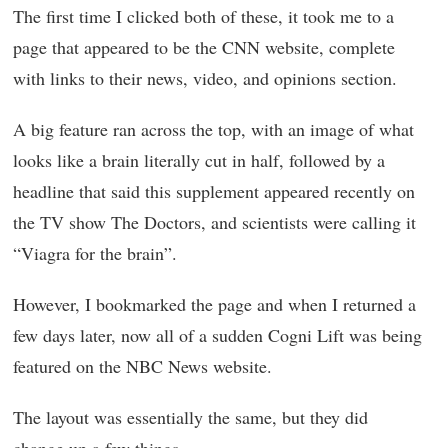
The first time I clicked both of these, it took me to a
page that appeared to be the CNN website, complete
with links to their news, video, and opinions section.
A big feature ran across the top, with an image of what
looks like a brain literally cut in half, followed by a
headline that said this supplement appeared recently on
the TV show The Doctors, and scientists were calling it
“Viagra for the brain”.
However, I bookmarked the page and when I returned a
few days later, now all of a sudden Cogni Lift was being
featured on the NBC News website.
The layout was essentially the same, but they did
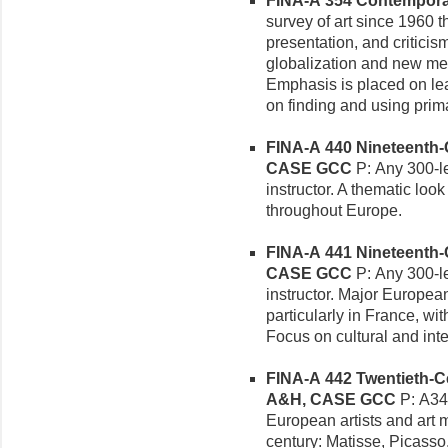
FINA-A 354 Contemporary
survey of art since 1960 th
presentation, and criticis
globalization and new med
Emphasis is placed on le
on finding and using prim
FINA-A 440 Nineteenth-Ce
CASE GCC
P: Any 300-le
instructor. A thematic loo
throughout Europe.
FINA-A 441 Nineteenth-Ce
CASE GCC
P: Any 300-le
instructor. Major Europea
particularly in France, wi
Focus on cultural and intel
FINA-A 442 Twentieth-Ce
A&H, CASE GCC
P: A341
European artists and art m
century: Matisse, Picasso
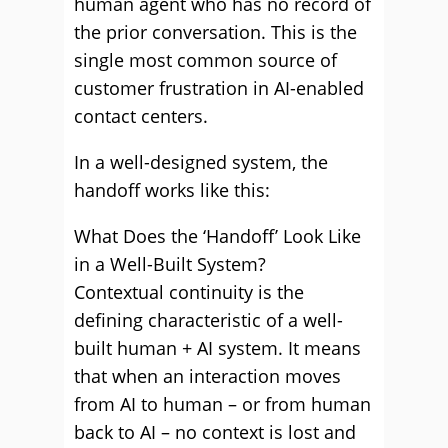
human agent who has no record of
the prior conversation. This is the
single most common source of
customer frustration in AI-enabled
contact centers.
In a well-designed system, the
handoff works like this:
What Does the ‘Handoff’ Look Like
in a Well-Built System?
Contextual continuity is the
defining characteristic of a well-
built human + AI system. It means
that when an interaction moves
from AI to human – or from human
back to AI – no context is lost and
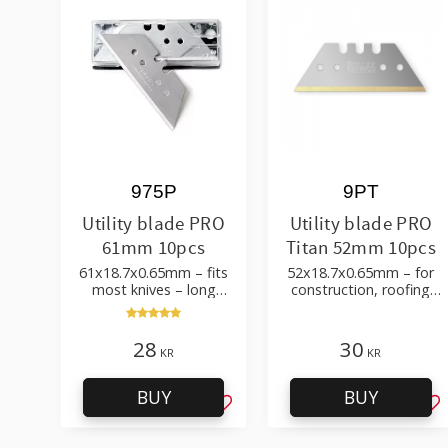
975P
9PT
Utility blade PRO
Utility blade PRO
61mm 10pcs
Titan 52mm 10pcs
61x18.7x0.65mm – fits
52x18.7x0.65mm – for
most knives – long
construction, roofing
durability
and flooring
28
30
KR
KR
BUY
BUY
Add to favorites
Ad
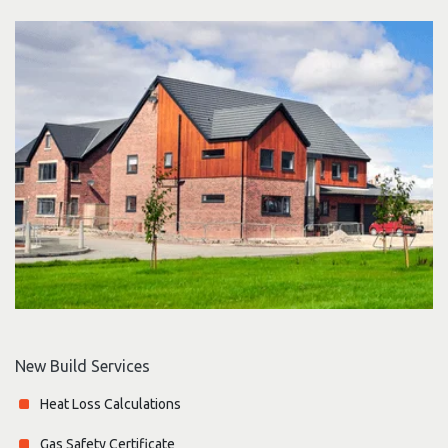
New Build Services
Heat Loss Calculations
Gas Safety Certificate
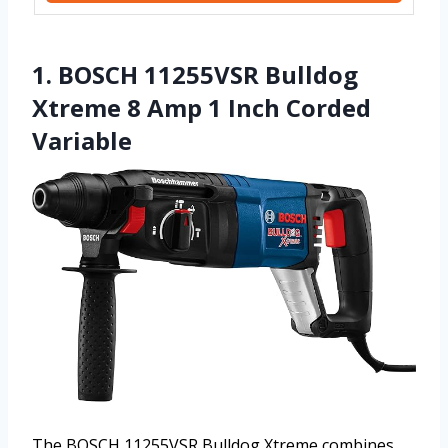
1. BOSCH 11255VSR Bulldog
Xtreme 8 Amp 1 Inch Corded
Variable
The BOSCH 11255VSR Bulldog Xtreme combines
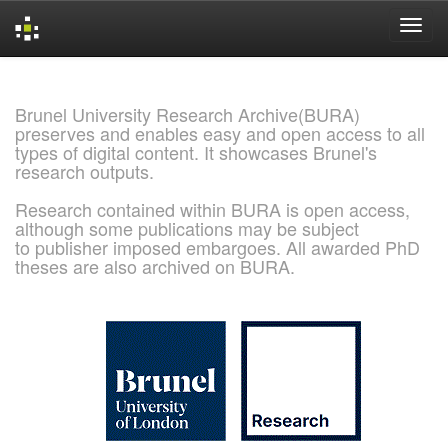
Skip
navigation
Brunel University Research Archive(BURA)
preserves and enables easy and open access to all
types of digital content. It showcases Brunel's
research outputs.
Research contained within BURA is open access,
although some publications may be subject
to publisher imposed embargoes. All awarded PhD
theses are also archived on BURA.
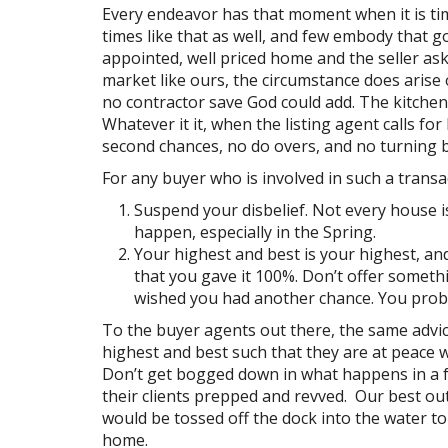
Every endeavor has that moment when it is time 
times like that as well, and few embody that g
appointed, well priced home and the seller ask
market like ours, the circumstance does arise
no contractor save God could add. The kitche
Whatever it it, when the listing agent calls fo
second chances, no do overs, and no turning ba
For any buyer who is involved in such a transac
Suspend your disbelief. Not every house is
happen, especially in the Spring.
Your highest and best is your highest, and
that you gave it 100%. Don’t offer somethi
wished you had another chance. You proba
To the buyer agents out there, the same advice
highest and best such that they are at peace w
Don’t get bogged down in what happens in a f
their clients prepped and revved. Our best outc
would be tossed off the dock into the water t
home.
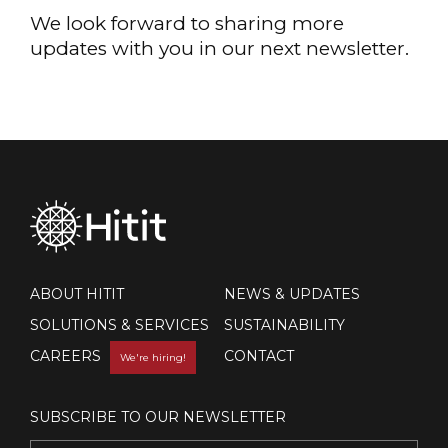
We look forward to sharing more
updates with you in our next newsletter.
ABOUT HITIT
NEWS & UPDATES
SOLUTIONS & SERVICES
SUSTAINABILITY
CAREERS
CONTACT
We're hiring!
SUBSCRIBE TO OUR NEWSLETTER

★ ★ ★ ★ ★ ★ ★

▸ Your assignment
Give back all of the material exactly, though without the images it contains.

▸ Exercise solution
The first time I clicked both of these, it took me to a
page that appeared to be the CNN website, complete
with links to their news, video, and opinions section.
A big feature ran across the top, with an image of what
looks like a brain literally cut in half, followed by a
headline that said this supplement appeared recently on
the TV show The Doctors, and scientists were calling it
“Viagra for the brain”.
However, I bookmarked the page and when I returned a
few days later, now all of a sudden Cogni Lift was being
featured on the NBC News website.
The layout was essentially the same, but they did
FINA-A 354 Contemporary
survey of art since 1960 th
presentation, and criticis
globalization and new med
Emphasis is placed on le
on finding and using prim
FINA-A 440 Nineteenth-Ce
CASE GCC
P: Any 300-le
instructor. A thematic loo
throughout Europe.
FINA-A 441 Nineteenth-Ce
CASE GCC
P: Any 300-le
instructor. Major Europea
particularly in France, wi
Focus on cultural and intel
FINA-A 442 Twentieth-Ce
A&H, CASE GCC
P: A341
European artists and art m
century: Matisse, Picasso
human agent who has no record of
the prior conversation. This is the
single most common source of
customer frustration in AI-enabled
contact centers.
In a well-designed system, the
handoff works like this:
What Does the ‘Handoff’ Look Like
in a Well-Built System?
Contextual continuity is the
defining characteristic of a well-
built human + AI system. It means
that when an interaction moves
from AI to human – or from human
back to AI – no context is lost and
975P
9PT
Utility blade PRO
Utility blade PRO
61mm 10pcs
Titan 52mm 10pcs
61x18.7x0.65mm – fits
52x18.7x0.65mm – for
most knives – long
construction, roofing
durability
and flooring
28
30
KR
KR
BUY
BUY
Add to favorites
Ad
New Build Services
Heat Loss Calculations
Gas Safety Certificate
1. BOSCH 11255VSR Bulldog
Xtreme 8 Amp 1 Inch Corded
Variable
The BOSCH 11255VSR Bulldog Xtreme combines
Skip
navigation
Brunel University Research Archive(BURA)
preserves and enables easy and open access to all
types of digital content. It showcases Brunel's
research outputs.
Research contained within BURA is open access,
although some publications may be subject
to publisher imposed embargoes. All awarded PhD
theses are also archived on BURA.
Every endeavor has that moment when it is time 
times like that as well, and few embody that g
appointed, well priced home and the seller ask
market like ours, the circumstance does arise
no contractor save God could add. The kitche
Whatever it it, when the listing agent calls fo
second chances, no do overs, and no turning ba
For any buyer who is involved in such a transac
Suspend your disbelief. Not every house is
happen, especially in the Spring.
Your highest and best is your highest, and
that you gave it 100%. Don’t offer somethi
wished you had another chance. You proba
To the buyer agents out there, the same advice
highest and best such that they are at peace w
Don’t get bogged down in what happens in a f
their clients prepped and revved. Our best outc
would be tossed off the dock into the water t
home.
We look forward to sharing more
updates with you in our next newsletter.
ABOUT HITIT
NEWS & UPDATES
SOLUTIONS & SERVICES
SUSTAINABILITY
CAREERS
CONTACT
We're hiring!
SUBSCRIBE TO OUR NEWSLETTER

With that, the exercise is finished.